Однако о гладкой писательской жизни, которую вели более удачливые собратья по перу вроде того же Катаева, мечтать не приходилось. «Золотой теленок» неожиданно встретил резкую критику — в первую очередь со стороны всесильного Александра Фадеева, одного из руководителей Российской ассоциации пролетарских писателей. Дескать, нельзя выводить главным героем такого беспринципного пройдоху, как Остап Бендер, не поймет такого советский читатель. К счастью, за соавторов заступился Максим Горький — обратился к наркому просвещения Андрею Бубнову, и книгу издали.
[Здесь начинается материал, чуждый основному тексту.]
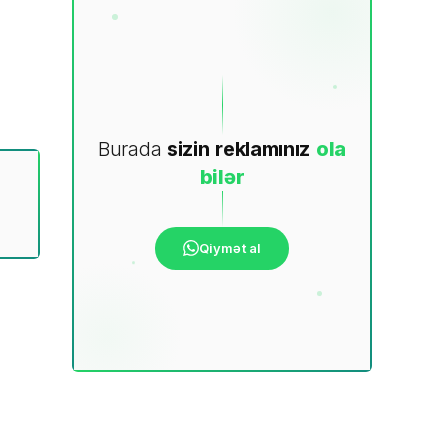
Burada
sizin
reklamınız
ola
bilər
Qiymət al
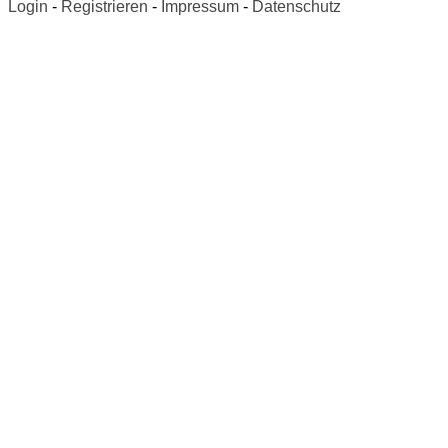
Login
-
Registrieren
-
Impressum
-
Datenschutz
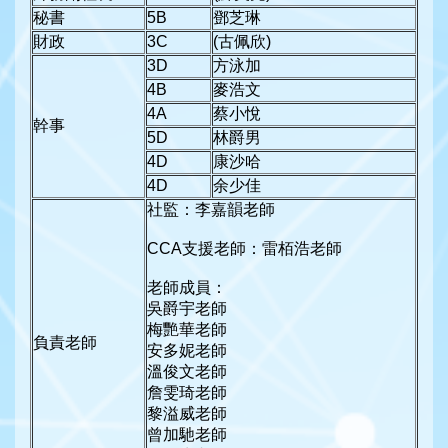
秘書
5B
鄧芝琳
財政
3C
(古佩欣)
3D
方泳加
4B
麥浩文
4A
蔡小悅
幹事
5D
林爵男
4D
康沙哈
4D
余少佳
社監：李嘉韻老師
CCA支援老師：雷栢浩老師
老師成員：
吳爵宇老師
梅艷華老師
負責老師
安多妮老師
溫俊文老師
詹雯琦老師
黎溢威老師
曾加馳老師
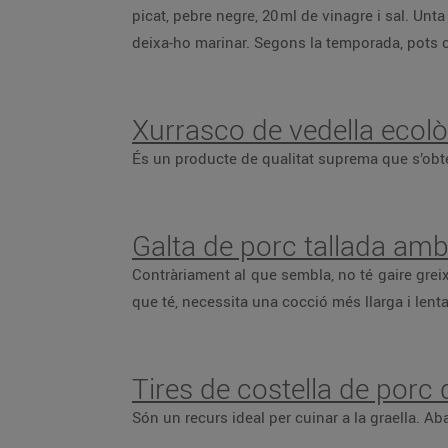
picat, pebre negre, 20 ml de vinagre i sal. Unt
deixa-ho marinar. Segons la temporada, pots 
Xurrasco de vedella ecol
És un producte de qualitat suprema que s’obté 
Galta de porc tallada am
Contràriament al que sembla, no té gaire grei
que té, necessita una cocció més llarga i lenta
Tires de costella de porc d
Són un recurs ideal per cuinar a la graella. Ab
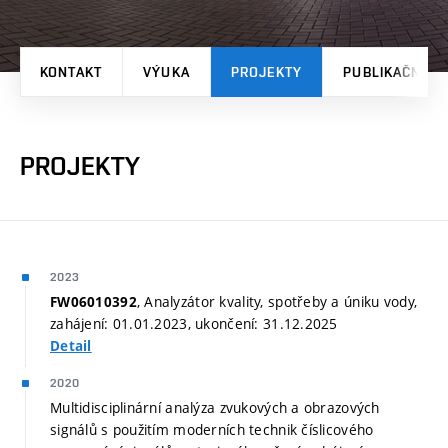
KONTAKT
VÝUKA
PROJEKTY
PUBLIKAČNÍ V
PROJEKTY
2023
, Analyzátor kvality, spotřeby a úniku vody,
FW06010392
zahájení: 01.01.2023, ukončení: 31.12.2025
Detail
2020
Multidisciplinární analýza zvukových a obrazových
signálů s použitím moderních technik číslicového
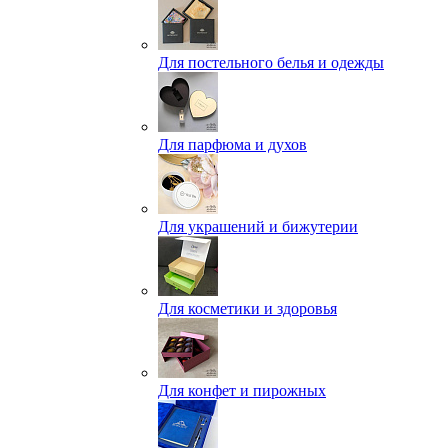
Для постельного белья и одежды
Для парфюма и духов
Для украшений и бижутерии
Для косметики и здоровья
Для конфет и пирожных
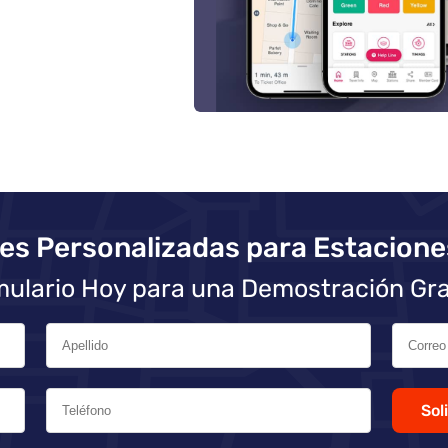
es Personalizadas para Estacione
mulario Hoy para una Demostración Gr
Sol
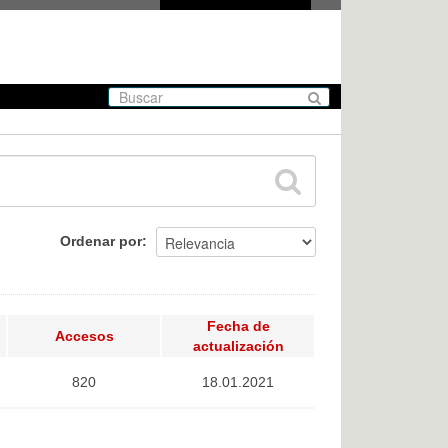
Ordenar por
Fecha de
Accesos
actualización
820
18.01.2021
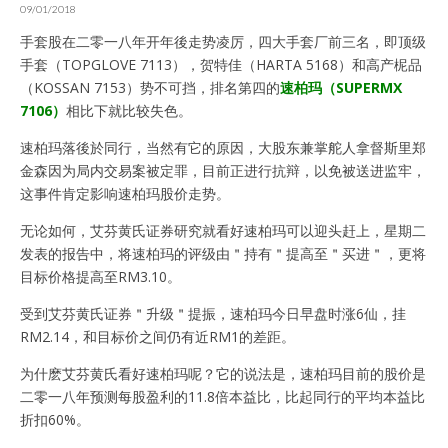
09/01/2018
手套股在二零一八年开年後走势凌厉，四大手套厂前三名，即顶级
手套（TOPGLOVE 7113），贺特佳（HARTA 5168）和高产柅品
（KOSSAN 7153）势不可挡，排名第四的
速柏玛（SUPERMX
7106）
相比下就比较失色。
速柏玛落後於同行，当然有它的原因，大股东兼掌舵人拿督斯里郑
金森因为局内交易案被定罪，目前正进行抗辩，以免被送进监牢，
这事件肯定影响速柏玛股价走势。
无论如何，艾芬黄氏证券研究就看好速柏玛可以迎头赶上，星期二
发表的报告中，将速柏玛的评级由＂持有＂提高至＂买进＂，更将
目标价格提高至RM3.10。
受到艾芬黄氏证券＂升级＂提振，速柏玛今日早盘时涨6仙，挂
RM2.14，和目标价之间仍有近RM1的差距。
为什麽艾芬黄氏看好速柏玛呢？它的说法是，速柏玛目前的股价是
二零一八年预测每股盈利的11.8倍本益比，比起同行的平均本益比
折扣60%。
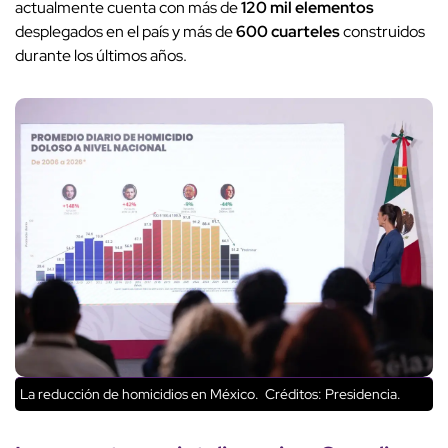
actualmente cuenta con más de
120 mil elementos
desplegados en el país y más de
600 cuarteles
construidos
durante los últimos años.
La reducción de homicidios en México.
Créditos: Presidencia.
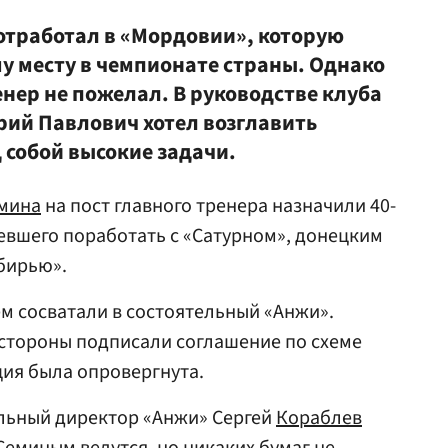
тработал в «Мордовии», которую
у месту в чемпионате страны. Однако
енер не пожелал. В руководстве клуба
рий Павлович хотел возглавить
 собой высокие задачи.
мина
на пост главного тренера назначили 40-
певшего поработать с «Сатурном», донецким
бирью».
м сосватали в состоятельный «Анжи».
 стороны подписали соглашение по схеме
ция была опровергнута.
альный директор «Анжи» Сергей
Кораблев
«Двенадцать стульев» и «Золотого теленка» напечатали чуть ли не на всех языках мира. С этим советское правительство не могло не считаться: умных, ироничных, популярных Ильфа и Петрова начали отправлять в командировки — в Среднюю Азию, на открытие Туркестано-Сибирской железной дороги, на военные учения в Белоруссии. Пришлось побывать и в печально знаменитой коллективной поездке выдающихся советских писателей на Беломорканал в 1933 году. Цвет отечественной литературы наперебой восхищался проектом «перековки» отпетых уголовников, старательно жмурясь и отказываясь видеть политзаключенных, ежедневно гибнувших на гигантской стройке. А потом литераторы дружно уселись за общую книгу, стремясь превзойти друг друга в славословии. Увы, это мало кого уберегло — многие из них вскоре и сами были репрессированы. И только Ильф и Петров наотрез отказались участвовать в проекте — они вообще были предельно принципиальны во времена, когда это не сулило ничего хорошего. Взяли и рассорились с кинорежиссером Григорием Александровым, любимцем Сталина, поставившим «Цирк» по их пьесе: увидев, что из едкой комедии получается помпезная агитка, потребовали убрать имена с титров.